Hot as a Clam (maybe even a Deviled Clam..)

The hot weather is starting to give way to salads and seafood, enjoyed on the deck with a glass of crisp cider. Okay, or maybe just grabbing handfuls of granola and sweet peas as summer parties start occurring in earnest (crazy teenagers) and the heat has taken my pleasant evening bike home and turned it into a hot, sore feet experience filled with grease and sweat, which encourages me to throw on dresses and eat whatever can be conjured right NOW while I collapse on the couch to “watch TV” (aka nap). It’s this sort of cycle that makes me realize that I need a reminder of what real, prepared food tastes like. I mean, its not like I’m about to drive up to any fast food windows, but there have been a good number of plate-less meals going on (how many things can I balance on a piece of bread and then fit it into my mouth?). This soup is that rut buster. Just thinking of it makes me commit to try and make things equally as good as this every possible night. It has every single bold flavor that I love, and features one of my favorite vegetable: the simple, unabashed onion. As versatile as ever, the onion can range from sweet to tangy, and promises an experience that no other vegetable can mimic. Adapted from “The New Basics” by Julee Rosso and Sheila Lukins, this is a broth recipe originally for mussels. I changed a few things, including making it a little creamier, and kicking the onion-y goodness up a notch. I served it with a simple spinach salad (because it is coming out of the garden in buckets full now, and we are on the brink of having to freeze the stuff) and garlic-parmesan bread sticks to make the ultimate summer meal. This is a family favorite, and a real treat if you don’t eat a lot of shellfish. The list of ingredients looks rather long, but it is actually a very quick recipe. No need for long simmering, just five minutes then in go the clams for about another five. So, it can be conjured right about NOW if that’s the desire!

Deviled Clams

This serves as a filling meal for 2-3 people, or a nice light course with sides for up to 5 people.

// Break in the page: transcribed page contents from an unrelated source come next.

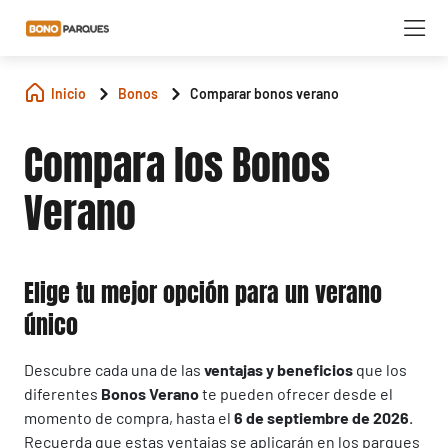
Inicio
Bonos
Comparar bonos verano
Compara los Bonos
Verano
Elige tu mejor opción para un verano
único
Descubre cada una de las
ventajas y beneficios
que los
diferentes
Bonos Verano
te pueden ofrecer desde el
momento de compra, hasta el
6 de septiembre de 2026
.
Recuerda que estas ventajas se aplicarán en los parques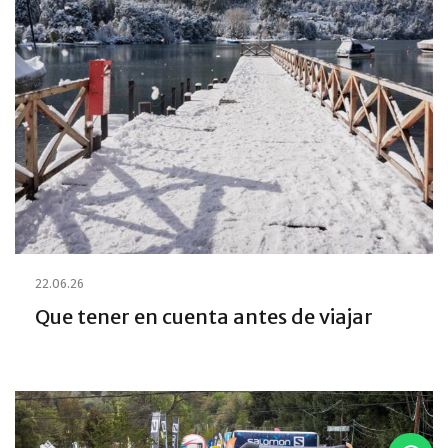
22.06.26
Que tener en cuenta antes de viajar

3 dozen clams, rinsed (see Step 1)
1 Tbsp olive oil
2 roughly diced onions (Spanish onions do a really nice job here)
5 cloves garlic
1 Tbsp lemon zest
1 tsp ground ginger
1 Tbsp fresh ginger
1 tsp red pepper flakes
2 tsp oregano
2 c chopped fresh tomatoes
1 Tbsp caper, drained
1 c white wine
2 Tbsp butter
1 Tbsp flour

1) Prepare the clams, starting by scrubbing the surfaces of the shells in a strainer with a trickle of water running as you do so, to catch and run off any sand. Some people say to soak the clams in cold water with a tablespoon of flour, with the theory that it spits out all the sand; I’ve never had this work any better then a good long rinse. Someone else might swear by it, but I tend to not use that method. After rinsing, you are going to want to debeard the clams. Beards are the hairy looking feathers sticking out of the edge of the shell. Use a paring knife and press the beard between the flat part of the blade and your thumb, then pull. It should pull off relatively easy.
2) Heat the oil in a large pot. Add onion, garlic, zest, both ginger, red pepper flakes, and oregano. Cook until onions are soft, about 5 minutes. You should start to be able to smell all the ingredients at this point. Stir in the wine, capers, and tomatoes (keeping all those good tomato juices with those tomatoes to bulk up the broth). Heat to a simmer. Meanwhile, mix the butter and flour into a paste. Add to the broth to give it a little creaminess (you can skip this step if you want a nice clear broth).
3) Add the clams, covering with the lid at this point. Cook until the clams have opened up, which should take a maximum of five minutes.
4) Discard any clams that are unopened. Serve with lots of parsley on top and garlic-parmesan sticks to dip in the lovely broth!

Garlic-Parmesan Bread Sticks

This makes enough for two people.

2 slices of bread
2 cloves of garlic, finely minced or pressed
2 Tbsp freshly grated very fine parmesan
pat of butter

Use enough butter to mix the parmesan and garlic into a spreadable paste, and generously cover the bread. Toast in the toaster oven or oven until crisp. Cut into strips, and dip right into the broth!